2.6.3 Anforderungen an Insolvenzpläne (IDW ES 2 n. F.)
IDW ES 2 n. F. konkretisiert insb. eine Neuregelung zum Obstruktionsverbot: Gemäß § 245 Abs. 2 Satz 1 Nr. 2 InsO dürfen weder ein Nachranggläubiger noch ein Anteilsinhaber einen durch Leistung in das Vermögen des Schuldners nicht vollständig ausgeglichenen wirtschaftlichen Wert erhalten. IDW ES 2 n.
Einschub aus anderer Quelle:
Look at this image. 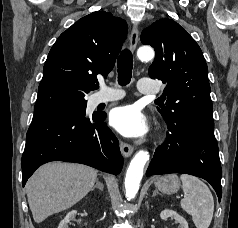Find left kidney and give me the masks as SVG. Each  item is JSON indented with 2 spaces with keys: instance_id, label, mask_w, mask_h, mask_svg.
Instances as JSON below:
<instances>
[{
  "instance_id": "obj_1",
  "label": "left kidney",
  "mask_w": 238,
  "mask_h": 228,
  "mask_svg": "<svg viewBox=\"0 0 238 228\" xmlns=\"http://www.w3.org/2000/svg\"><path fill=\"white\" fill-rule=\"evenodd\" d=\"M169 217L173 218L179 224L178 228H189L187 221L176 211L165 209L160 213L162 220H166Z\"/></svg>"
}]
</instances>
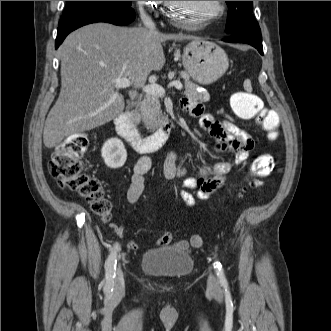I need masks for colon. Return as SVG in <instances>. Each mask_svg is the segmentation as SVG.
<instances>
[{
	"label": "colon",
	"mask_w": 331,
	"mask_h": 331,
	"mask_svg": "<svg viewBox=\"0 0 331 331\" xmlns=\"http://www.w3.org/2000/svg\"><path fill=\"white\" fill-rule=\"evenodd\" d=\"M231 108L241 120L256 122L271 139H275L279 128V116L274 110L263 107L262 100L248 91L237 92L231 97ZM89 146L88 137L83 133L67 137L54 151L49 163V172L58 184L67 190L77 193L91 206L94 213L104 220L110 218L111 203L105 197L100 180L84 172L81 161ZM274 168V160L270 154L257 156L251 164L250 176L263 178L268 176ZM250 182L240 186L238 195L242 196ZM191 243L200 247L203 240L199 235L191 237Z\"/></svg>",
	"instance_id": "5ec220e1"
}]
</instances>
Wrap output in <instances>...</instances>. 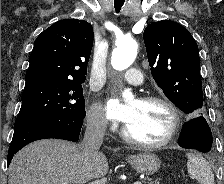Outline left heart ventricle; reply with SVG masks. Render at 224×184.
Returning a JSON list of instances; mask_svg holds the SVG:
<instances>
[{"label": "left heart ventricle", "instance_id": "obj_1", "mask_svg": "<svg viewBox=\"0 0 224 184\" xmlns=\"http://www.w3.org/2000/svg\"><path fill=\"white\" fill-rule=\"evenodd\" d=\"M135 111L126 124L129 134L139 140L156 142L162 140L168 133L171 124L169 111L161 104L131 102Z\"/></svg>", "mask_w": 224, "mask_h": 184}]
</instances>
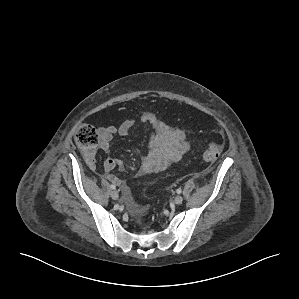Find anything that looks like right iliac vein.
<instances>
[{"label": "right iliac vein", "instance_id": "obj_1", "mask_svg": "<svg viewBox=\"0 0 299 299\" xmlns=\"http://www.w3.org/2000/svg\"><path fill=\"white\" fill-rule=\"evenodd\" d=\"M110 196H111V198L114 199V200H117L118 197H119L117 191H111V192H110Z\"/></svg>", "mask_w": 299, "mask_h": 299}]
</instances>
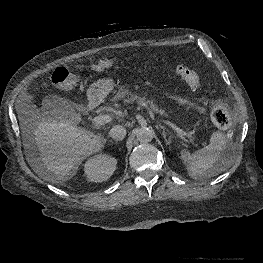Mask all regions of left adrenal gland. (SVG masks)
I'll return each instance as SVG.
<instances>
[{
	"instance_id": "obj_1",
	"label": "left adrenal gland",
	"mask_w": 263,
	"mask_h": 263,
	"mask_svg": "<svg viewBox=\"0 0 263 263\" xmlns=\"http://www.w3.org/2000/svg\"><path fill=\"white\" fill-rule=\"evenodd\" d=\"M159 127L163 130L162 134H163V138H164L166 144L169 145V144L171 143V141H170L171 136H169V140H167V135H166V132H165V127H164V126H161V125H159Z\"/></svg>"
}]
</instances>
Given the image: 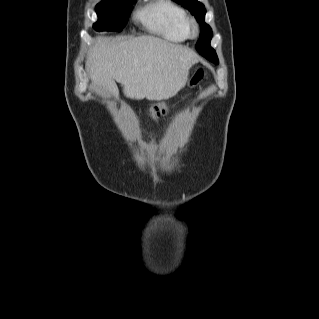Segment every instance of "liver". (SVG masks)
Returning a JSON list of instances; mask_svg holds the SVG:
<instances>
[{
  "label": "liver",
  "instance_id": "6515ba94",
  "mask_svg": "<svg viewBox=\"0 0 319 319\" xmlns=\"http://www.w3.org/2000/svg\"><path fill=\"white\" fill-rule=\"evenodd\" d=\"M198 55L155 36L130 39L97 37L86 66L94 87L118 98L115 83L131 99L166 100L182 89Z\"/></svg>",
  "mask_w": 319,
  "mask_h": 319
}]
</instances>
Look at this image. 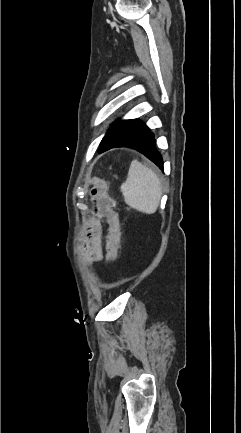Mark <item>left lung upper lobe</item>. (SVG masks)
<instances>
[{
	"label": "left lung upper lobe",
	"instance_id": "5c2ea615",
	"mask_svg": "<svg viewBox=\"0 0 241 433\" xmlns=\"http://www.w3.org/2000/svg\"><path fill=\"white\" fill-rule=\"evenodd\" d=\"M150 129L138 119L116 122L104 136L101 151L122 147L147 134Z\"/></svg>",
	"mask_w": 241,
	"mask_h": 433
}]
</instances>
F. stellt klar, dass ein Anteilseigner einen nicht vollständig ausgeglichenen wirtschaftlichen Wert erhält, wenn er nicht mindestens den Wert den unbesicherten Gläubigern über die Plan-Insolvenzquote zur Verfügung stellt, der sich aus einem durch den (vorläufigen) Gläubigerausschuss oder durch die Gläubigerversammlung frei gegebenen M&A-Prozess aus belastbaren Angeboten von Investoren ergibt.
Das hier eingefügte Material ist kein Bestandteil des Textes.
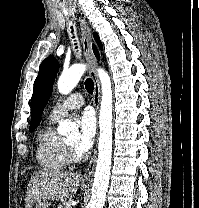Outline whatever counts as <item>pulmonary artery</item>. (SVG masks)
Here are the masks:
<instances>
[{
  "instance_id": "pulmonary-artery-1",
  "label": "pulmonary artery",
  "mask_w": 199,
  "mask_h": 208,
  "mask_svg": "<svg viewBox=\"0 0 199 208\" xmlns=\"http://www.w3.org/2000/svg\"><path fill=\"white\" fill-rule=\"evenodd\" d=\"M84 103L85 99L83 94L80 92H74L63 101L57 103L54 106L50 116L53 118H60L70 110L80 108L84 105Z\"/></svg>"
}]
</instances>
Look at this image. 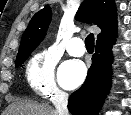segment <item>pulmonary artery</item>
<instances>
[{"label": "pulmonary artery", "mask_w": 131, "mask_h": 115, "mask_svg": "<svg viewBox=\"0 0 131 115\" xmlns=\"http://www.w3.org/2000/svg\"><path fill=\"white\" fill-rule=\"evenodd\" d=\"M67 51L71 56H82L85 53L83 40L80 37H73L67 45Z\"/></svg>", "instance_id": "obj_1"}]
</instances>
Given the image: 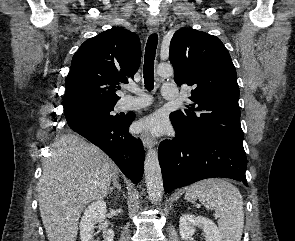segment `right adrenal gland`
Segmentation results:
<instances>
[{"label": "right adrenal gland", "mask_w": 295, "mask_h": 241, "mask_svg": "<svg viewBox=\"0 0 295 241\" xmlns=\"http://www.w3.org/2000/svg\"><path fill=\"white\" fill-rule=\"evenodd\" d=\"M113 187H110V191L113 192L115 188H117L119 191L121 190V186L119 184L118 175H115L112 179Z\"/></svg>", "instance_id": "1"}]
</instances>
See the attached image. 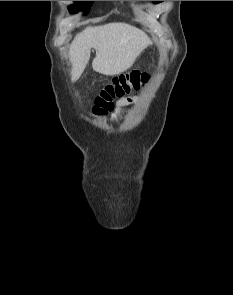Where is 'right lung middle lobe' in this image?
Here are the masks:
<instances>
[{
    "instance_id": "right-lung-middle-lobe-1",
    "label": "right lung middle lobe",
    "mask_w": 233,
    "mask_h": 295,
    "mask_svg": "<svg viewBox=\"0 0 233 295\" xmlns=\"http://www.w3.org/2000/svg\"><path fill=\"white\" fill-rule=\"evenodd\" d=\"M75 5L69 6L68 9L70 13H77L78 11H85L87 14L90 10V7L93 4V1H75Z\"/></svg>"
}]
</instances>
2.6.4 Anforderungen an Sanierungskonzepte (IDW ES 6 n. F.)
Der Entwurf der Neufassung stellt einerseits klar, dass soweit ESG-Aspekte für das Geschäftsmodell eines Unternehmens oder für dessen weitere Entwicklung relevant sind, darauf auch in Sanierungskonzepten detailliert einzugehen ist. Andererseits wird zudem die Bedeutung von steuerlichen Aspekten für den Sanierungserfolg klarer als bisher herausgestellt. So wird etwa klargestellt, dass im Sanierungskonzept insb. solche Steuern zu berücksichtigen sind, die durch oder im Rahmen von Sanierungsmaßnahmen ausgelöst werden (bspw. Mindestbesteuerung nach § 10d Abs. 1 Satz 1 EStG oder Ertragsteuern aufgrund eines Schuldenerlasses, wobei ggf. die Steuerfreiheit des Sanierungsertrags gemäß §§ 3a, 3c Abs. 4 EStG, 7b GewStG und die daran anknüpfenden Rechtsfolgen zu beachten sind).
2.6.5 Beurteilung des Vorliegens von Insolvenzeröffnungsgründen (IDW ES 11 n. F.)
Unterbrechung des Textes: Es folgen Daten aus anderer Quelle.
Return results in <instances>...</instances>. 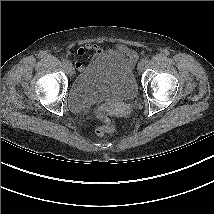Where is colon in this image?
Masks as SVG:
<instances>
[{"label": "colon", "instance_id": "colon-1", "mask_svg": "<svg viewBox=\"0 0 214 214\" xmlns=\"http://www.w3.org/2000/svg\"><path fill=\"white\" fill-rule=\"evenodd\" d=\"M116 123L112 116L105 115L102 117V125L96 129V134L104 137L115 130Z\"/></svg>", "mask_w": 214, "mask_h": 214}]
</instances>
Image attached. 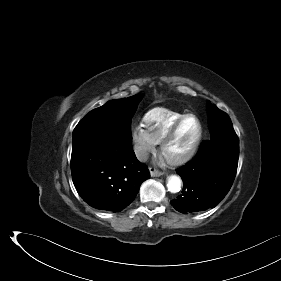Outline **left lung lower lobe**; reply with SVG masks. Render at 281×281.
I'll return each instance as SVG.
<instances>
[{
	"label": "left lung lower lobe",
	"instance_id": "0a47b994",
	"mask_svg": "<svg viewBox=\"0 0 281 281\" xmlns=\"http://www.w3.org/2000/svg\"><path fill=\"white\" fill-rule=\"evenodd\" d=\"M239 142H203L196 157L177 170L183 180L182 194L171 205L184 214L213 208L226 196L236 176Z\"/></svg>",
	"mask_w": 281,
	"mask_h": 281
}]
</instances>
Der BGH hat mit Urteil vom 28.6.2022 (II ZR 112/21) die Ermittlung der Zahlungsunfähigkeit konkretisiert. Mit dem IDW ES 11 n. F. werden die Regelungen zur Ermittlung der Zahlungsunfähigkeit sowie zu den Anforderungen an Cash-Pooling-Systeme aufgegriffen. Bisher sah der BGH zur Ermittlung der Zahlungsunfähigkeit eine Art dynamische Bilanz vor, in der künftige Vermögenswerte (sog. Aktiva II) und künftige Verpflichtungen (sog. Passiva II) aufgeführt werden. IDW S 11 hat schon bisher die Ermittlung anhand eines Finanzplans präferiert. Die aktuelle höchstrichterliche Rechtsprechung stellt klar, dass die Ermittlung der Zahlungsunfähigkeit auf Basis eines Finanzplans bzw. mehrerer aufeinanderfolgender Plan-Finanzstatus zulässig ist.